The quantification and ranking of degrees by their ‘graduate prospects’ is undoubtedly a relevant piece of data to have, but this determination of ‘usefulness’ by economic value detracts from other important factors such as student satisfaction, personal interests, and academic variety. Attempting to shoehorn more creative young people into STEM A-Levels and degrees due to economic benefits is detrimental to long-term social structures that are dependent on diverse perspectives and interests. As Barbara Ellen suggests, “If we keep allowing this to happen, there will be an atrophying of the national soul the like of which the UK has never seen.”

Creative degrees also undoubtedly provide ‘useful’ skills to graduates entering the workforce. Martin Dove, professor at Queen Mary University of London, stated in 2021: “On top of vocational training, what the UK desperately needs is people who can think critically and analytically, who can use their imagination, and who can communicate. We get such people when they are allowed to study the subjects they really enjoy because all subjects will teach such important and transferable skills.”

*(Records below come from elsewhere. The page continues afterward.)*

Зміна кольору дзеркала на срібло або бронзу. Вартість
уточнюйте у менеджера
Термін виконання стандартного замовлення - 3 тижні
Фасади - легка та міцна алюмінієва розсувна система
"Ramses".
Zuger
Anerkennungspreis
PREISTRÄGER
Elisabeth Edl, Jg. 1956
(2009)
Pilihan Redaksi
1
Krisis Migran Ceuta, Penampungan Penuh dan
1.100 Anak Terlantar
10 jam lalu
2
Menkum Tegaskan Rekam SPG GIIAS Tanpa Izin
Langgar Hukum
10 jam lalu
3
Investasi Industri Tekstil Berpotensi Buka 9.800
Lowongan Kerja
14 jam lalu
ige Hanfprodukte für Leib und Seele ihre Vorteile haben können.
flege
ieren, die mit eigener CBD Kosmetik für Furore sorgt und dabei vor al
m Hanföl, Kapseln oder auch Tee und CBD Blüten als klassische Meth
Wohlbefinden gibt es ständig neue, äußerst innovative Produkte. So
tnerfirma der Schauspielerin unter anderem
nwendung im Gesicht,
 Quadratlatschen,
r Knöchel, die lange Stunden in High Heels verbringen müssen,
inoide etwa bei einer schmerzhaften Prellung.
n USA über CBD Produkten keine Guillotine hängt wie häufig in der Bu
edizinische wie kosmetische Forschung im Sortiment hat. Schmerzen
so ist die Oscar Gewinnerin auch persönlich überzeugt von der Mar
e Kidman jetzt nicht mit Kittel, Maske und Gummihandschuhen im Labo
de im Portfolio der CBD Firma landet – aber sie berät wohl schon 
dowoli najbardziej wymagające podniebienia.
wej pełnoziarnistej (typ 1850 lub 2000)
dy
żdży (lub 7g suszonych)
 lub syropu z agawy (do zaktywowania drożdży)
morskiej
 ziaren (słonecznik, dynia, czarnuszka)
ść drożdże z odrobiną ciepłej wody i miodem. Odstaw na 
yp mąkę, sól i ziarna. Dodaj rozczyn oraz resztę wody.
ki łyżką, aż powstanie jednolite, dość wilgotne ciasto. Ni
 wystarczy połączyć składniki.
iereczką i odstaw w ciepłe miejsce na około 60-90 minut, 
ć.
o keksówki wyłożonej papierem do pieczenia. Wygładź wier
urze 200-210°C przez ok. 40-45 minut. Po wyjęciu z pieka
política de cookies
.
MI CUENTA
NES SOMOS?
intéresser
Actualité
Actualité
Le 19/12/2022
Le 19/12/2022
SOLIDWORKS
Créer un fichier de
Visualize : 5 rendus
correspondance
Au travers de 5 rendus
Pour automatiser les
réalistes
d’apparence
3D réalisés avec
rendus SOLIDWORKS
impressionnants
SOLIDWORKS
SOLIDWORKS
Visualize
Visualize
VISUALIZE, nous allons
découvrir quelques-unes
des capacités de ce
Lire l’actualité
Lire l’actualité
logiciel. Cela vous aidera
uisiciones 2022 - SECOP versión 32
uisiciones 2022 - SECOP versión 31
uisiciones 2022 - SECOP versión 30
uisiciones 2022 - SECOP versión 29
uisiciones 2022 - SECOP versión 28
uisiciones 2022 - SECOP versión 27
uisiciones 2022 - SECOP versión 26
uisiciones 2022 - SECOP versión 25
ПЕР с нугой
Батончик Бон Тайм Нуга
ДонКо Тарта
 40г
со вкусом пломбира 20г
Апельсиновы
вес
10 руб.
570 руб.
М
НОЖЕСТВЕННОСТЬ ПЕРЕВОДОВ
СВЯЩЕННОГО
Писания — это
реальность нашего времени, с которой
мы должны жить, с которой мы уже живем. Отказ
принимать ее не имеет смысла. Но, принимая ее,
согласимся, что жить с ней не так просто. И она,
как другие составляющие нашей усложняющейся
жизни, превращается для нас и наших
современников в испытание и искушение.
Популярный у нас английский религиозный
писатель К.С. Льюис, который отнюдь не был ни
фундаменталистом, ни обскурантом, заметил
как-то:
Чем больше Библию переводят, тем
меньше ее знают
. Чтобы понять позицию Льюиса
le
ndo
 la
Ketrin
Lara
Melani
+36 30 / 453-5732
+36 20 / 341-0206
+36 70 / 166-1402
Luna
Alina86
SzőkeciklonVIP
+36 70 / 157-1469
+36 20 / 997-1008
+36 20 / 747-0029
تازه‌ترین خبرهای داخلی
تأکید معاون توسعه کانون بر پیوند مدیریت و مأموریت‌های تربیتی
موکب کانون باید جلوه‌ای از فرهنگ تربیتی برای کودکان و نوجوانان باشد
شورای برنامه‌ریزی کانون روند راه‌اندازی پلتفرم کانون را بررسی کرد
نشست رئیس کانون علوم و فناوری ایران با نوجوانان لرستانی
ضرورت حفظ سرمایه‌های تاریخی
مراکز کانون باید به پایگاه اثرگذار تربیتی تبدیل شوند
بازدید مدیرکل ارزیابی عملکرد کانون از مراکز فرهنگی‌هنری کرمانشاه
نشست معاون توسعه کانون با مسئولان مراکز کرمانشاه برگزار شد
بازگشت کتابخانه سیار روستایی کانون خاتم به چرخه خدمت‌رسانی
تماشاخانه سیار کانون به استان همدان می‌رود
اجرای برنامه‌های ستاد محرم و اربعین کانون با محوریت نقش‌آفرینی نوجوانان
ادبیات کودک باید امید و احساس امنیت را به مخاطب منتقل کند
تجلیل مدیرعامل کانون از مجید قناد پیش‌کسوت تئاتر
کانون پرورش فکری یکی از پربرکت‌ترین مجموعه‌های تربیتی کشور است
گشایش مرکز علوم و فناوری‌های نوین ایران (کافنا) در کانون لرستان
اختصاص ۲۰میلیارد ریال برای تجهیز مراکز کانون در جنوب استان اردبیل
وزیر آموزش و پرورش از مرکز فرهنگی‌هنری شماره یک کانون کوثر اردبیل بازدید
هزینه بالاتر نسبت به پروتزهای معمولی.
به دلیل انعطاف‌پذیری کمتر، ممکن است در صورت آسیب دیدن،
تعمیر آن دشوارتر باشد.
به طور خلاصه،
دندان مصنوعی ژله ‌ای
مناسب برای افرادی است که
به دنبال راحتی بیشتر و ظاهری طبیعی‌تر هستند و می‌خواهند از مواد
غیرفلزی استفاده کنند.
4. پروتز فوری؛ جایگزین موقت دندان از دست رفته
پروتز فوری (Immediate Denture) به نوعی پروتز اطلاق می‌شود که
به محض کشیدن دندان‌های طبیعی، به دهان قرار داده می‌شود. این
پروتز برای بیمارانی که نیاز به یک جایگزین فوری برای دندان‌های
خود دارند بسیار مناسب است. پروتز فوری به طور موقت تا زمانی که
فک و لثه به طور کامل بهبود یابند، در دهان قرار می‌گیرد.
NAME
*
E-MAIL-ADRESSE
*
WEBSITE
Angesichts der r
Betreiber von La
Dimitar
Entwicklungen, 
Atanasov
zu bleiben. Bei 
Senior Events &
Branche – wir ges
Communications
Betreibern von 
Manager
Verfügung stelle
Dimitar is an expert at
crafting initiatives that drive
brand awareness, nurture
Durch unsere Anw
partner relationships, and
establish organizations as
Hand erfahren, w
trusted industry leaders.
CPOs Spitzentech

Empowering young boys to be passionate about subjects like literature and performing arts is equally important

Arts students still struggle to be taken seriously in academic environments, told their courses are ‘soft options’ for people ‘not smart enough’ to take STEM subjects. This is often rooted in misogyny: the association of arts with femininity and STEM with masculinity, the suggestion that these subjects are ‘easy’ and taken to avoid rigorous academics, and the trivialising of one’s passion for the subject, all undermine how arts subjects are perceived. Then-sixteen-year-old Orli Vogt-Vincent recalled in 2016 a male peer describing “arty” A-Level choices as “the soft subjects […] the easy ones: the stupid girls in bottom set take them […] Dance [is pointless and] it shouldn’t even be a subject.” Orli felt “constantly baffled by people who believe they can define what is of academic value,” with peers confused that she would want to take Dance at GCSE despite being “like, clever.”

Though many efforts have been taken to promote ‘Women in STEM,’ empowering young boys to be passionate about subjects like literature and performing arts is equally important. As put by Laura McInerney in 2014: “The schools minister [Liz Truss] has referred on several occasions to the fact that 40% of students who take Maths A-level are female. She is at pains to point out how disastrous this is. […] But boys only make up 29% of English A-level students – why isn’t that deemed a “problem”? Apparently, only girls deserve that label.”

Ultimately, the possibilities for variety and specification in higher education cannot be lost. Without ‘Mickey Mouse’ degrees, universities are at risk of becoming too specialist, too restrictive in what they offer, and therefore less diverse in the young people they welcome into their cohort. As put by Vogt-Vincent: “To the teachers, the parents, the Government: expand your definition of what is possible for the children you know. Let them make their own decisions, let them be inspired and live in the present. Let them have a real, unrestricted education.”